Opinion op the Court by
Judge Miller —Affirming,
On July 6, 1909, appellants, who are owners of land immediately adjoining, hut without the corporate limits of Glasgow, a city of the fifth class, petitioned the Mayor and City Council of Glasgow to annex to the corporate boundaries of the city the territory embracing their land. The petition was made, however, upon the condition that the city council would pass an ordinance requiring all the property owners in the annexed territory to construct cement sidewalks in front of their respective properties, and that the city council would furnish said district with electric lights and two fire hydrants. The petition was accepted, and the designated territory was subsequently annexed by an ordinance adopted, in every respect, as required by section 3611 of the Ken*14tucky Statutes. Relying upon the condition embodied in tbeir petition as constituting a contract that bound the city to require the sidewalks to be made, and to funish the annexed territory with electric lights and fire hydrants, the petitioners did not protest against the annexation, as they might have done under section 3612 of the Kentucky Statutes; and the city council having failed and refused to perform any of said conditions, they brought this action on June 1, 1911, to set aside the ordinance of annexation, or if that can not be done, that the city council be required to furnish said electric lights and fire hydrants, and that the city be enjoined from collecting taxes from said annexed territory until it shall have complied with the conditions of the petition. The petition further alleges that the plaintiffs constitute 66 2-3 per cent of the citizens and property holders in said territory, and that the annexation of said territory was not beneficial either to the city of Glasgow or to the district attempted to be annexed. This last allegation évidently was made in view of section 3612 of the Kentucky Statutes, which provides that if less than 75 per cent of the freeholders of the annexed territory remonstrate against the annexation of said territory, and if the annexation of said territory will be for the interest of the city, and will cause no manifest injury to the persons owning real estate within the annexed territory, said annexation shall be approved by the council and become final.

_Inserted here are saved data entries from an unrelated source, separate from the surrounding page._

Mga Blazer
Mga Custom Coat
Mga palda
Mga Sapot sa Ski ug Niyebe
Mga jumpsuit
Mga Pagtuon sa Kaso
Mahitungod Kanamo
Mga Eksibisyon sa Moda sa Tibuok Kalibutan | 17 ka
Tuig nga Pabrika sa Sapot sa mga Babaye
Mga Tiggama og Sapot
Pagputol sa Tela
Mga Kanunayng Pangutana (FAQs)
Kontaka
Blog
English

The circuit judge sustained a demurrer to the petition, and upon failure to amend, it was dismissed. The plaintiffs prosecute this appeal from the order of dismissal. The petition is predicated upon the theory that the action of the city council in annexing the territory pursuant to the petition of the appellants, constituted an enforceable contract on behalf of appellants, under which the appellee could be required to perform the conditions which appellants attempted to attach to the annexation. In this contention, however, appellants are in error. It is unnecessary to go into the larger questions raised upon the argument, regarding the right of the appellants to make a conditional petition for annexation, or the power of appellee to bind itself by acting upon such an offer. The facts alleged do not show a contractual liability upon the part of the appellee.

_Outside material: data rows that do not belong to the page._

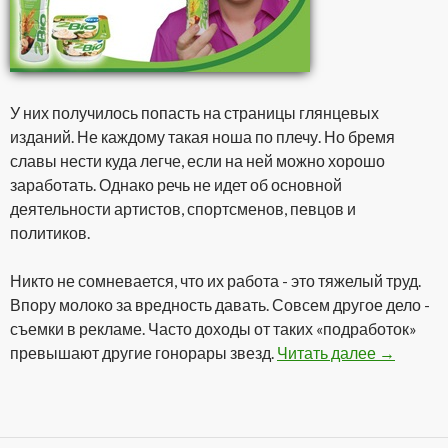
У них получилось попасть на страницы глянцевых
изданий. Не каждому такая ноша по плечу. Но бремя
славы нести куда легче, если на ней можно хорошо
заработать. Однако речь не идет об основной
деятельности артистов, спортсменов, певцов и
политиков.
Никто не сомневается, что их работа - это тяжелый труд.
Впору молоко за вредность давать. Совсем другое дело -
съемки в рекламе. Часто доходы от таких «подработок»
превышают другие гонорары звезд.
Читать далее
Гонорары
→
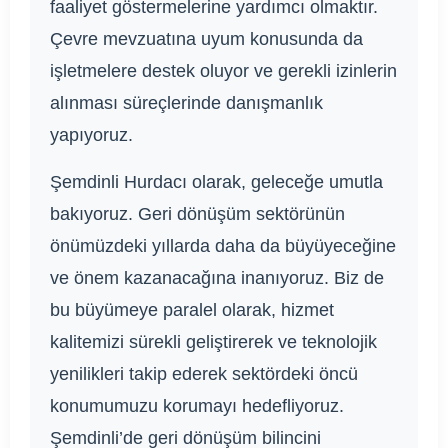
faaliyet göstermelerine yardımcı olmaktır.
Çevre mevzuatına uyum konusunda da
işletmelere destek oluyor ve gerekli izinlerin
alınması süreçlerinde danışmanlık
yapıyoruz.
Şemdinli Hurdacı olarak, geleceğe umutla
bakıyoruz. Geri dönüşüm sektörünün
önümüzdeki yıllarda daha da büyüyeceğine
ve önem kazanacağına inanıyoruz. Biz de
bu büyümeye paralel olarak, hizmet
kalitemizi sürekli geliştirerek ve teknolojik
yenilikleri takip ederek sektördeki öncü
konumumuzu korumayı hedefliyoruz.
Şemdinli’de geri dönüşüm bilincini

Under the statute above referred to, the city council *15has exclusive authority, subject to review by the courts when timely presented by protest, to determine whether the annexation shall be made; and the property owner without the original boundary, has no authority or power to put conditions upon that power of the city council. When the plaintiffs undertook, therefore, to attach conditions to the power of the city council to make the annexation, their effort was ineffectual, and imposed no obligation upon the city council. In enlarging the city boundary, and in determining the extent and manner of such annexation, the city council acts in a governmental and legislative capacity, and its discretion is not to be controlled except as it is restrained by constitutional and statutory provisions. In the case at bar, appellee could have annexed appellant’s property precisely as it did, without any petition from appellants; and if appellants had opposed the annexation, it could not be said from what appears in the petition, that the annexation would or could have been thereby defeated. Furthermore, the minutes of the city council, which merely show that the petition was read, accepted and ordered spread on the record, without any further notice having been taken thereof by ordinance or otherwise, was not sufficient to constitute a binding contract upon the part of the city council to do any particular act.
The circuit judge properly dismissed the petition, and his judgment is affirmed.